Non-Lambertian Surface Shape and Reflectance Reconstruction Using Concentric Multi-Spectral Light Field
This addresses the challenge of 3D reconstruction for surfaces with arbitrary materials in computer vision, representing a novel method rather than an incremental improvement.
The paper tackles the problem of recovering shape and reflectance for non-Lambertian surfaces, which is challenging due to view-dependent appearance, by introducing a concentric multi-spectral light field system that achieves this in one shot, outperforming state-of-the-art light field-based techniques in non-Lambertian scenes.
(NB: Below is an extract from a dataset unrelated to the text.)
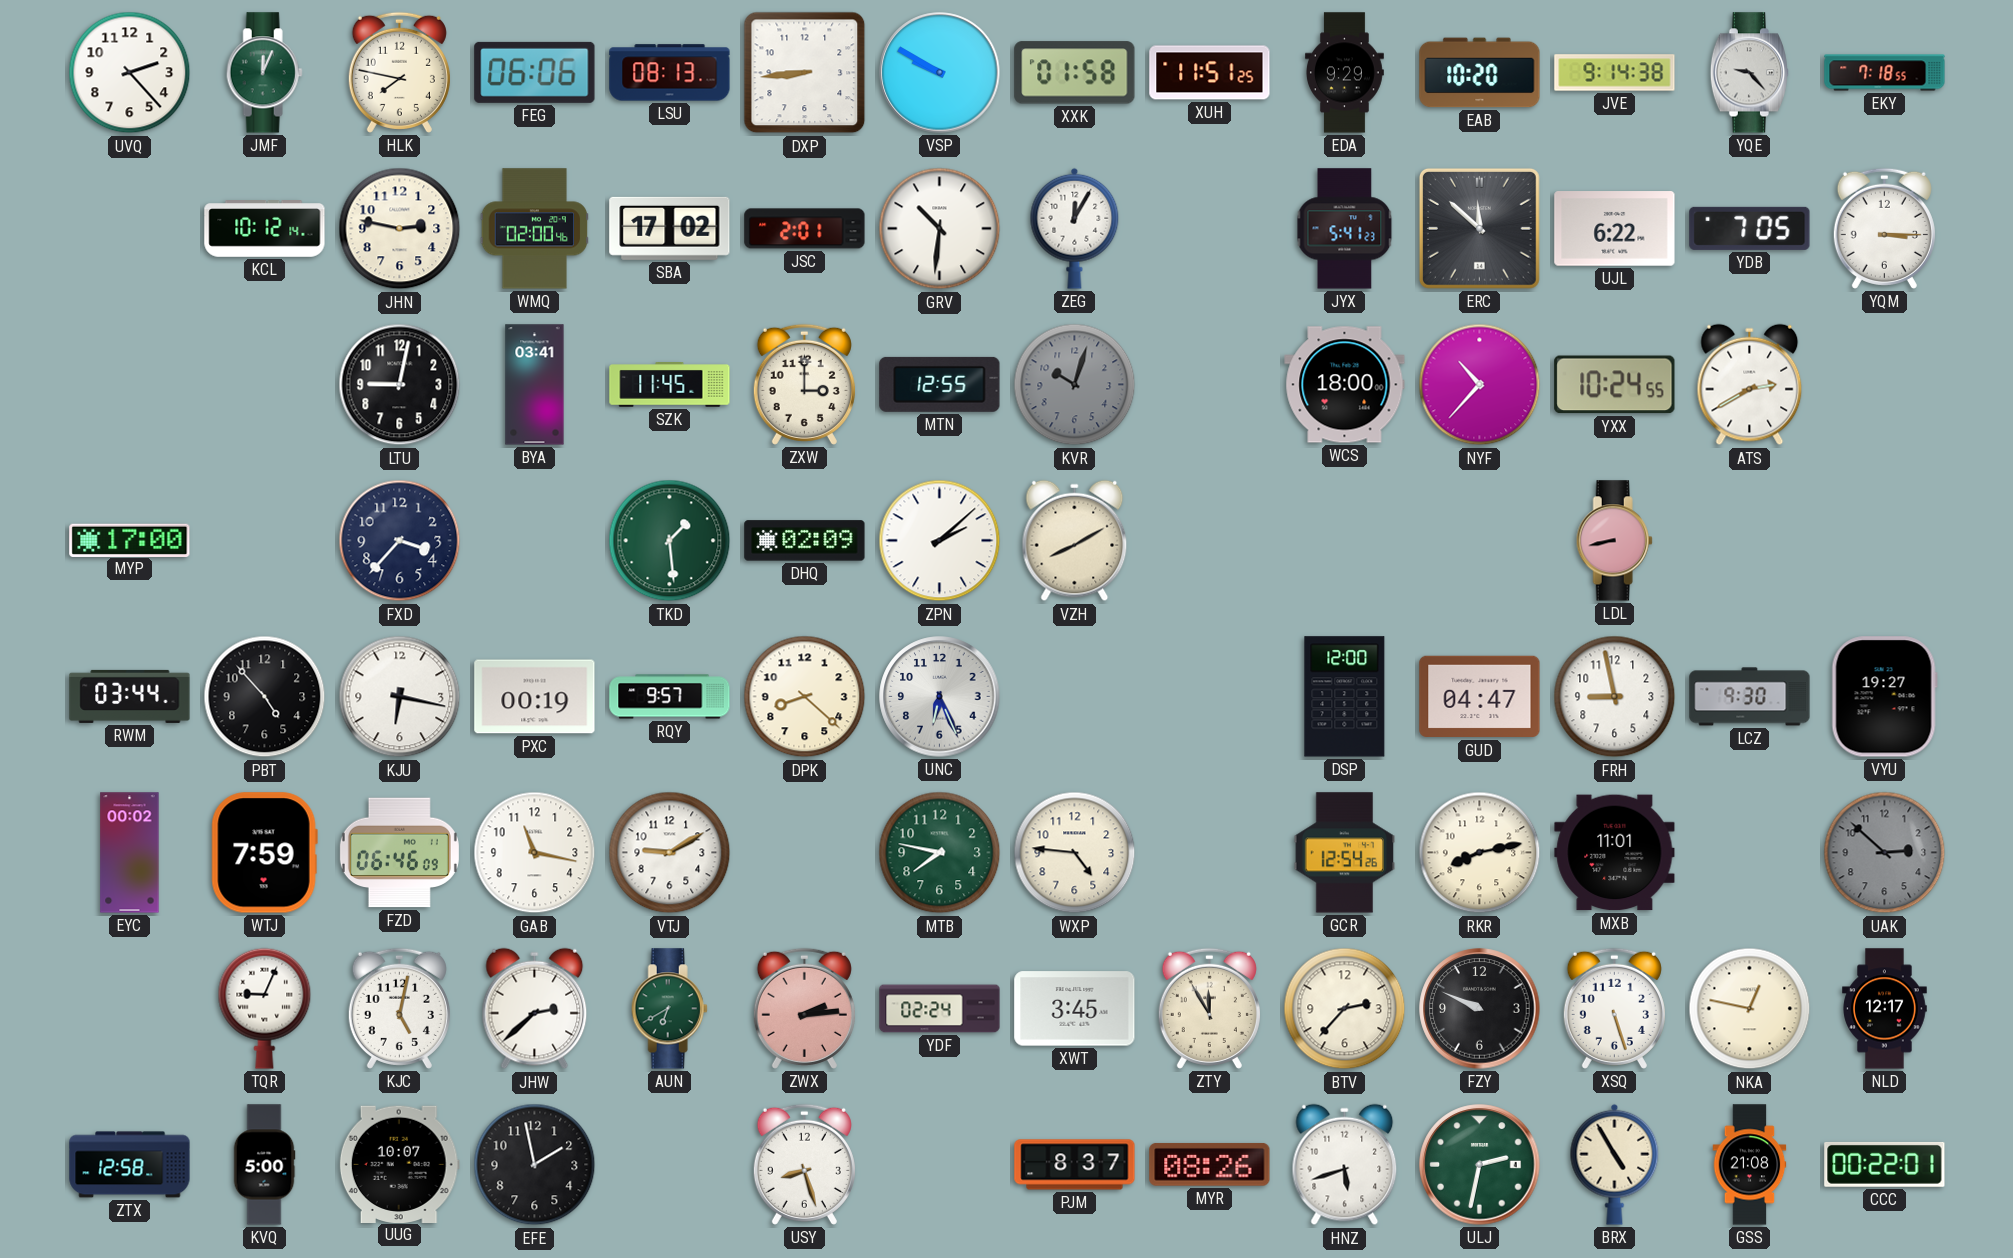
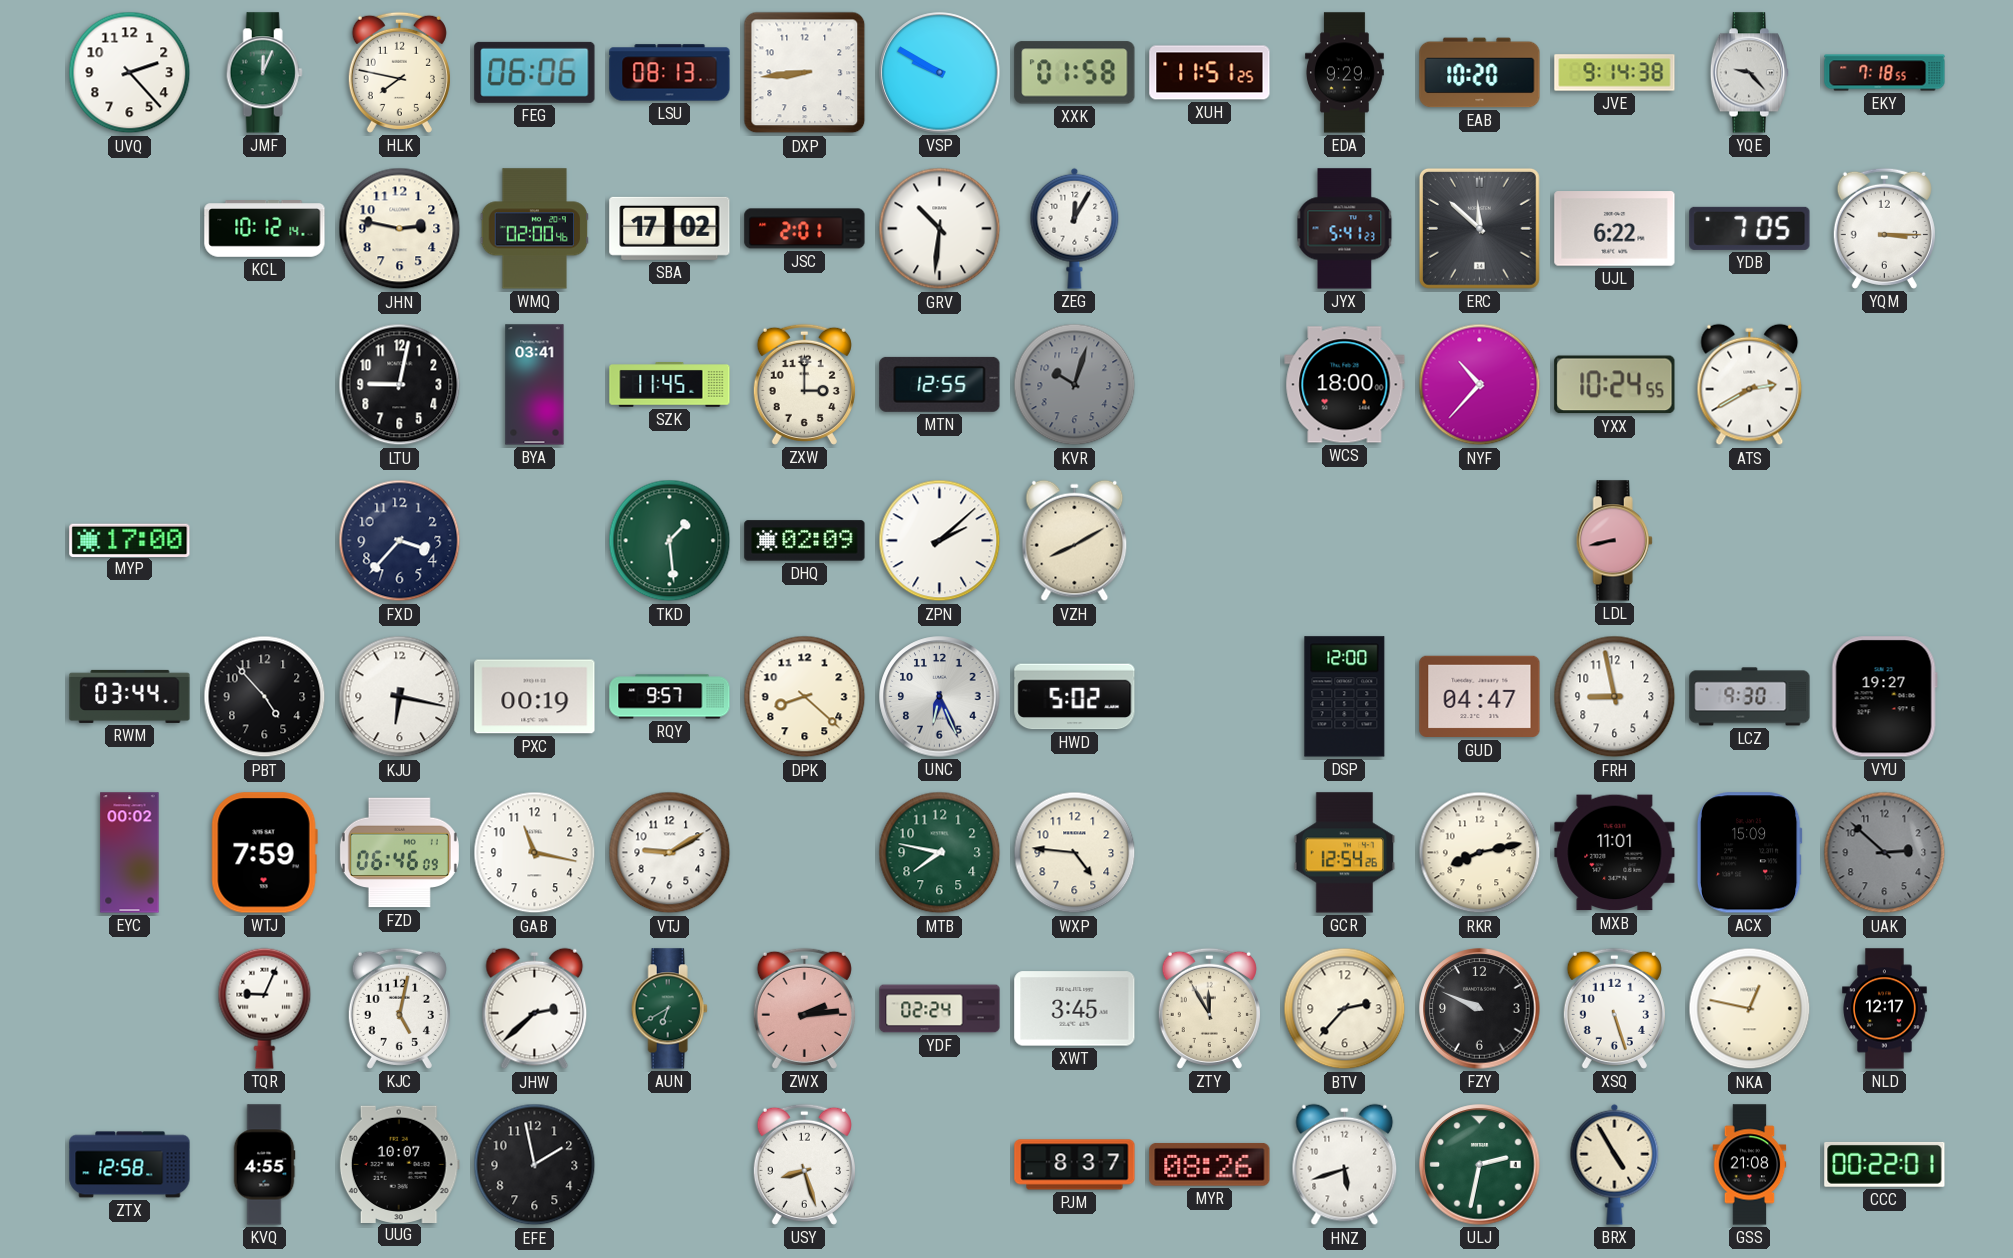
HWD: none -> 5:02
ACX: none -> 15:09
KVQ: 5:00 -> 4:55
Recovering the shape and reflectance of non-Lambertian surfaces remains a challenging problem in computer vision since the view-dependent appearance invalidates traditional photo-consistency constraint. In this paper, we introduce a novel concentric multi-spectral light field (CMSLF) design that is able to recover the shape and reflectance of surfaces with arbitrary material in one shot. Our CMSLF system consists of an array of cameras arranged on concentric circles where each ring captures a specific spectrum. Coupled with a multi-spectral ring light, we are able to sample viewpoint and lighting variations in a single shot via spectral multiplexing. We further show that such concentric camera/light setting results in a unique pattern of specular changes across views that enables robust depth estimation. We formulate a physical-based reflectance model on CMSLF to estimate depth and multi-spectral reflectance map without imposing any surface prior. Extensive synthetic and real experiments show that our method outperforms state-of-the-art light field-based techniques, especially in non-Lambertian scenes.